◆ **Your instructions**:
Once you have read the entries below, repeat all of them exactly.

Saved entries:
++++++

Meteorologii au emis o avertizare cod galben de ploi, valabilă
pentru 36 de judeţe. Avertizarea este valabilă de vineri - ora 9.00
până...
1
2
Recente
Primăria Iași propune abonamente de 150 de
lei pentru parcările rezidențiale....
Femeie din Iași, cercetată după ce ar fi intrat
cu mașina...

++++++

◆ **Task output**:
Meteorologii au emis o avertizare cod galben de ploi, valabilă
pentru 36 de judeţe. Avertizarea este valabilă de vineri - ora 9.00
până...
1
2
Recente
Primăria Iași propune abonamente de 150 de
lei pentru parcările rezidențiale....
Femeie din Iași, cercetată după ce ar fi intrat
cu mașina...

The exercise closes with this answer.